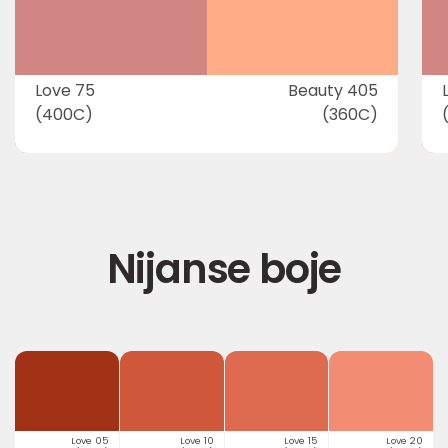
Love 75
Beauty 405
(400C)
(360C)
Nijanse boje
Love 05
Love 10
Love 15
Love 20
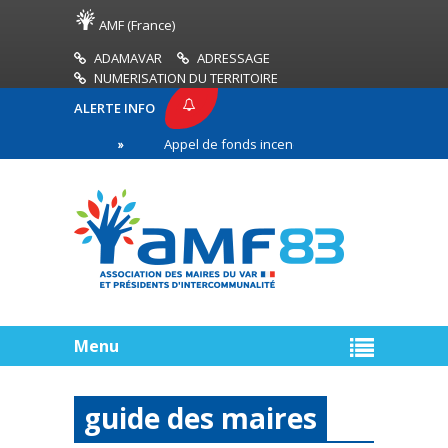
AMF (France)
ADAMAVAR
ADRESSAGE
NUMERISATION DU TERRITOIRE
ALERTE INFO
 AMF83
Appel de fonds incendies de forêt
Réu
remière ligne
Menu
guide des maires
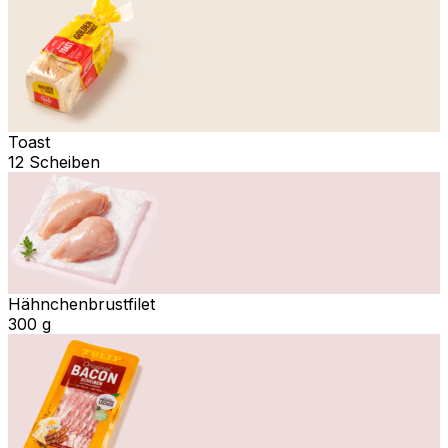
Toast
12 Scheiben
Hähnchenbrustfilet
300 g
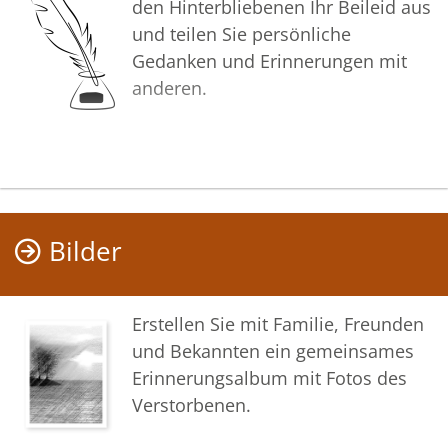
den Hinterbliebenen Ihr Beileid aus
und teilen Sie persönliche
Gedanken und Erinnerungen mit
anderen.
Bilder
Erstellen Sie mit Familie, Freunden
und Bekannten ein gemeinsames
Erinnerungsalbum mit Fotos des
Verstorbenen.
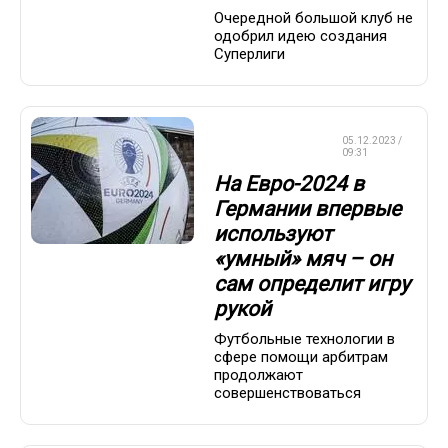
Очередной большой клуб не
одобрил идею создания
Суперлиги
ЧЕМПИОНАТ
05.12.2023 /
ЕВРОПЫ
09:31
На Евро-2024 в
Германии впервые
используют
«умный» мяч – он
сам определит игру
рукой
Футбольные технологии в
сфере помощи арбитрам
продолжают
совершенствоваться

===============

**YOUR INSTRUCTIONS:** Retrieve each line from the records above where the word "Love" occurs.

**WRITTEN ANSWER:**
Love 75
Love 05
Love 10
Love 15
Love 20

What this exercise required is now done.